Exercise details - Repeat what the lines below say, word for word, and skip every image.

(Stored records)
------------------------------

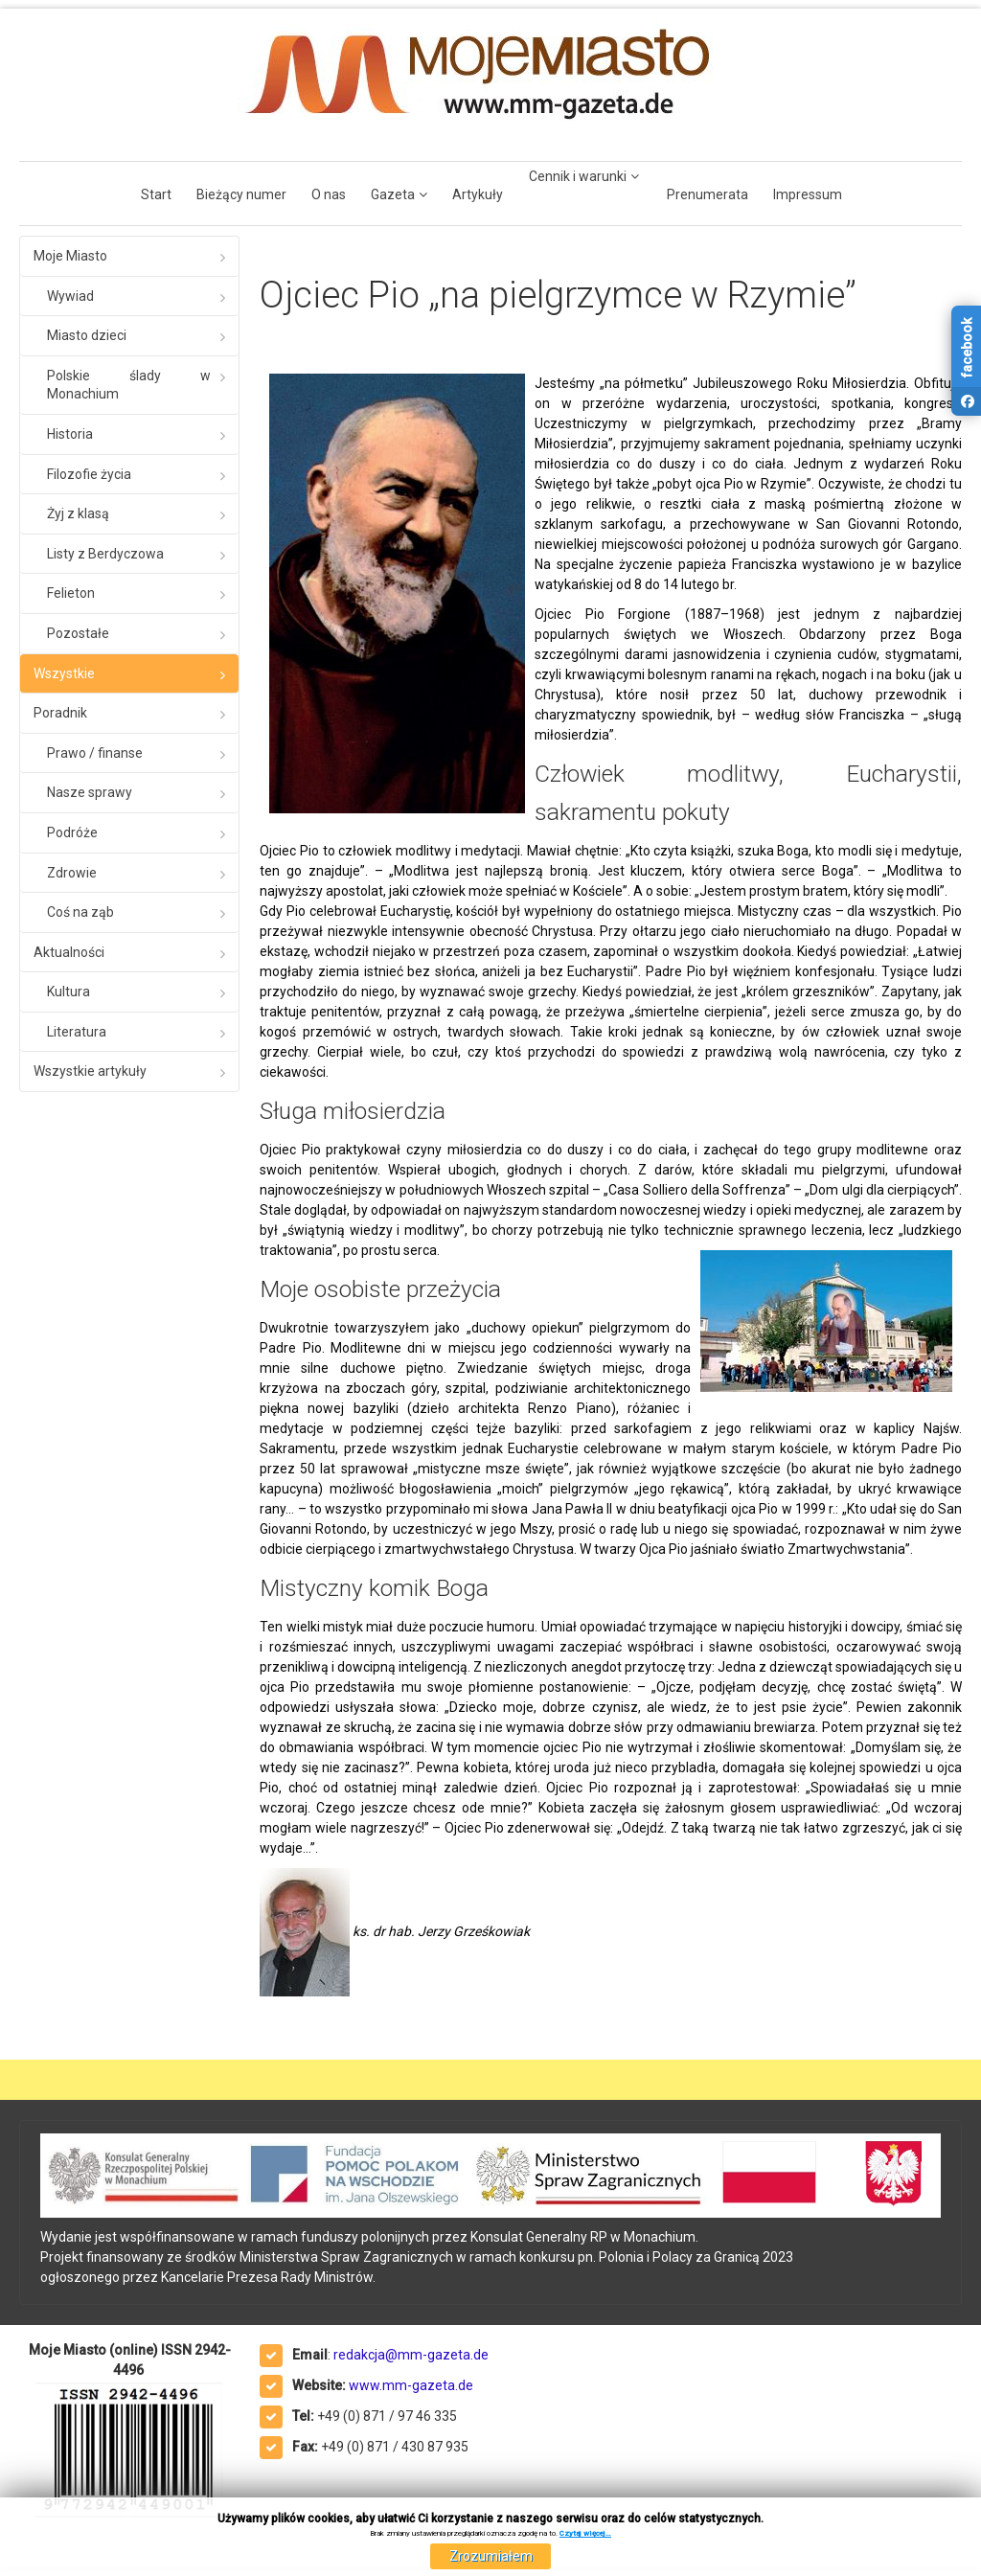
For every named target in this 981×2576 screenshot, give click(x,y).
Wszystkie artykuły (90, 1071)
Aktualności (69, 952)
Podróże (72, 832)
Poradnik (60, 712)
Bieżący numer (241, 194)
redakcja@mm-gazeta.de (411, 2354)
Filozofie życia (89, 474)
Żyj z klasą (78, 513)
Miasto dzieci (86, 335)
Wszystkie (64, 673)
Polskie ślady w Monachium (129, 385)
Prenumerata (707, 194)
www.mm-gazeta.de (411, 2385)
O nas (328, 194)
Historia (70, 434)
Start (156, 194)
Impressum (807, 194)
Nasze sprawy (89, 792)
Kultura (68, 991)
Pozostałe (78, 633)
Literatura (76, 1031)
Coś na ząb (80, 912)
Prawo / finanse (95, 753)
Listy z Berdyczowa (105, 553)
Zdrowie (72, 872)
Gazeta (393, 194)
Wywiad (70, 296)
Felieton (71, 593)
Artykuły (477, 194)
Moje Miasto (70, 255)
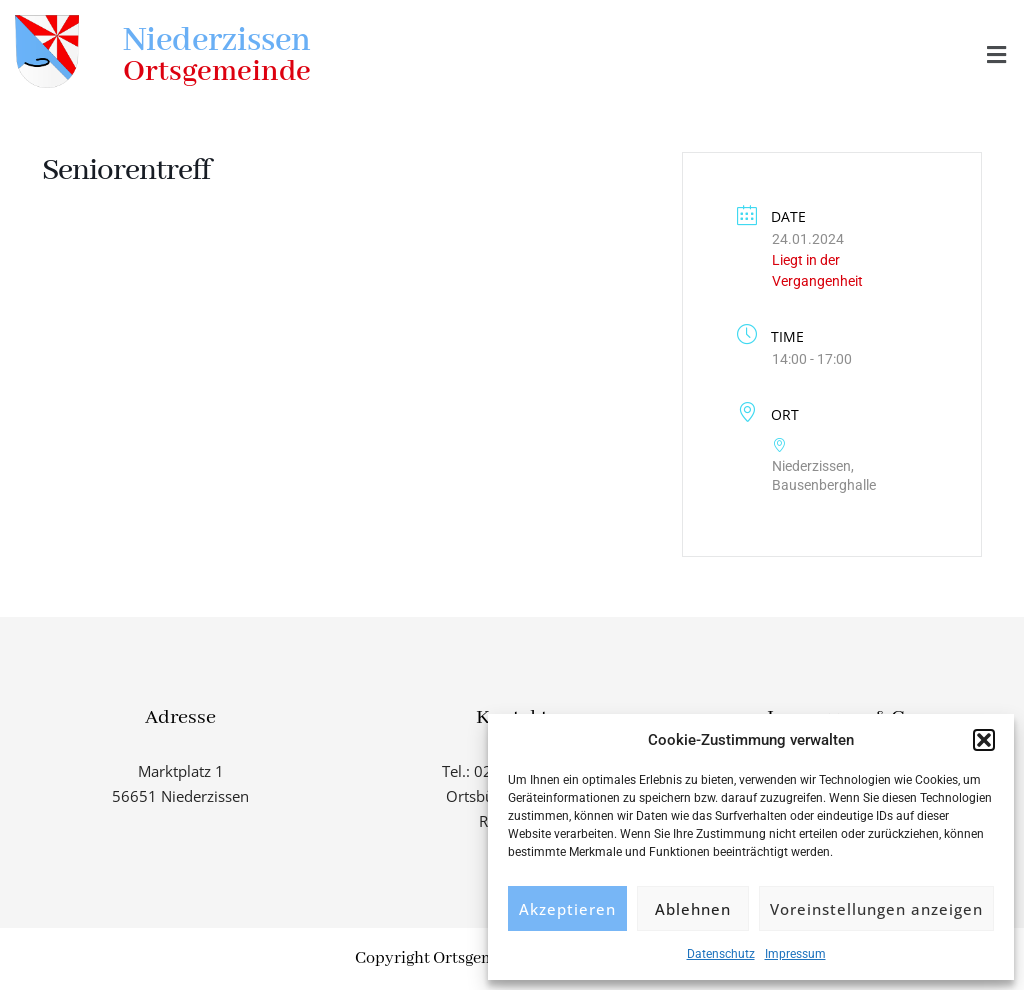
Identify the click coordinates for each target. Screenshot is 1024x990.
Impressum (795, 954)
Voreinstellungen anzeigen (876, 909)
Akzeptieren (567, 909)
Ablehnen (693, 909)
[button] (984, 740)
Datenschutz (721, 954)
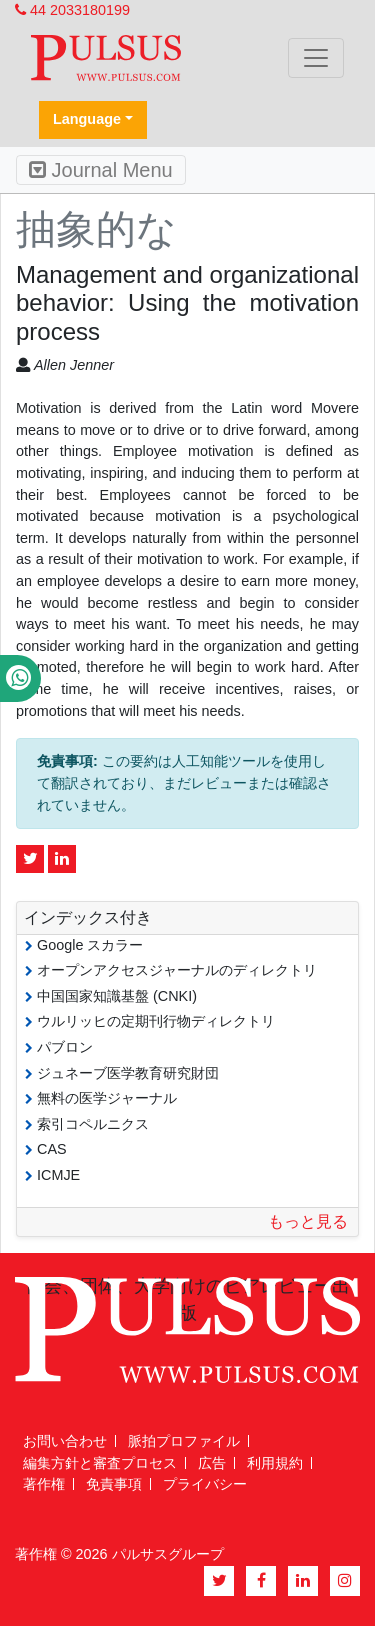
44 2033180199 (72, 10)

------------------------------

Exercise response -
For every named target in this 981×2576 screenshot, give click(x,y).
Wszystkie artykuły (90, 1071)
Aktualności (69, 952)
Podróże (72, 832)
Poradnik (60, 712)
Bieżący numer (241, 194)
redakcja@mm-gazeta.de (411, 2354)
Filozofie życia (89, 474)
Żyj z klasą (78, 513)
Miasto dzieci (86, 335)
Wszystkie (64, 673)
Polskie ślady w Monachium (129, 385)
Prenumerata (707, 194)
www.mm-gazeta.de (411, 2385)
O nas (328, 194)
Historia (70, 434)
Start (156, 194)
Impressum (807, 194)
Nasze sprawy (89, 792)
Kultura (68, 991)
Pozostałe (78, 633)
Literatura (76, 1031)
Coś na ząb (80, 912)
Prawo / finanse (95, 753)
Listy z Berdyczowa (105, 553)
Zdrowie (72, 872)
Gazeta (393, 194)
Wywiad (70, 296)
Felieton (71, 593)
Artykuły (477, 194)
Moje Miasto (70, 255)
Identify the click coordinates for each target. Screenshot is 1024x990.
Impressum (795, 954)
Voreinstellungen anzeigen (876, 909)
Akzeptieren (567, 909)
Ablehnen (693, 909)
[button] (984, 740)
Datenschutz (721, 954)
44 2033180199 (72, 10)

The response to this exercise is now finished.